高齢化や前立腺特異抗原(PSA)検査の普及により、自覚症状のない早期(ステージT1~T2)の前立腺癌が急増している。
治療技術も格段に進歩した。ここ数年で大きく変わったのが放射線治療の分野だ。東京女子医大病院放射線科教授の三橋紀夫氏は、「前立腺癌の場合、外照射治療では70グレイ(Gy)以上の線量が必要だが、近傍に膀胱や直腸といった正常組織があるため線量を上げられなかった。最近、放射線を前立腺に集中させられる技術が次々と開発され、高い線量でも安全に照射できるようになってきた」と話す。
具体的には、多方向から放射線を照射することで標的に放射線を集中させる三次元照射や、コンピューター制御によって照射線量に強弱をつけ、場所によって当てる線量を変えられる強度変調放射線治療(IMRT)などといった技術だ。
一方、2003年の保険適用後、急速に広まっているのが密封小線源治療。経直腸的超音波画像を見ながら、会陰から針を刺して前立腺に小線源(ヨウ素125)を永久的に埋め込む。既に全国60施設以上で実施されており、合併症が比較的少なく3~4日の入院で済むことから、希望する患者が多い。
ただし、長期成績も少なく根治性という面では手術や外照射治療に劣るため、適応は低リスクの早期癌に限られる。
年齢や生命観も判断因子に
早期の前立腺癌の治療で考慮すべきなのが、“天寿癌”ともいわれるほどの進行の遅さだ。静岡県立静岡がんセンター院長で泌尿器科医の鳶巣賢一氏は、「手術と経過観察を比較した試験では、8年間でわずかながら死亡率の有意な差が出た程度。早期で見付かれば、治療選択を考えるにも十分時間の猶予がある」と話す。
前立腺全摘術の術式が安定したのも、実は90年代に入ってから。放射線治療との比較も10年予後がやっと出始めた段階で、それでは両者の治療成績にほとんど差がない。
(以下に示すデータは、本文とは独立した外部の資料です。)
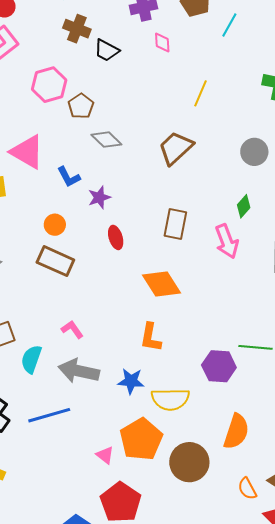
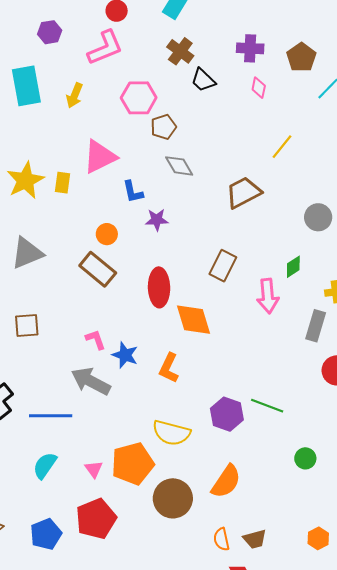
pink triangle: (27, 152) -> (100, 157), turned 48
red ellipse: (116, 237) -> (159, 287), moved, size x1.6
cyan semicircle: (31, 359) -> (45, 465), moved
blue star: (131, 381) -> (125, 355), moved

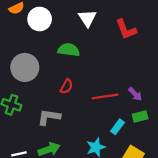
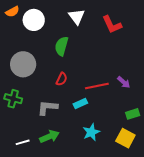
green semicircle: (69, 50) -> (62, 46), turned -78
green rectangle: (140, 116) -> (133, 114), moved
cyan rectangle: (117, 127) -> (80, 104), moved, turned 32

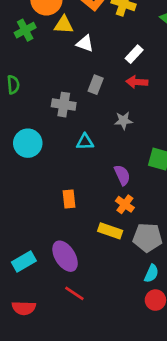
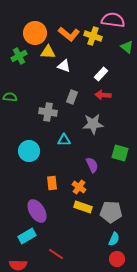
green semicircle: (13, 85) -> (10, 97), turned -80
gray star: (124, 121) -> (93, 124), size x1.5
cyan circle: (28, 143) -> (29, 151), moved
orange cross: (125, 204) -> (79, 187), moved
purple ellipse: (65, 256) -> (37, 211), moved
cyan rectangle: (24, 261) -> (27, 236), moved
だが、「手術より放射線治療を選択する例が増える中、治療後に10年も20年も長生きすると、その間に直腸出血や新たな癌発生など、二次的な影響が本当にないのかという懸念はある」と鳶巣氏。長期的な経過についてはまだ誰にも分からないため、50~60歳代ではまず手術を勧める医師が多いようだ。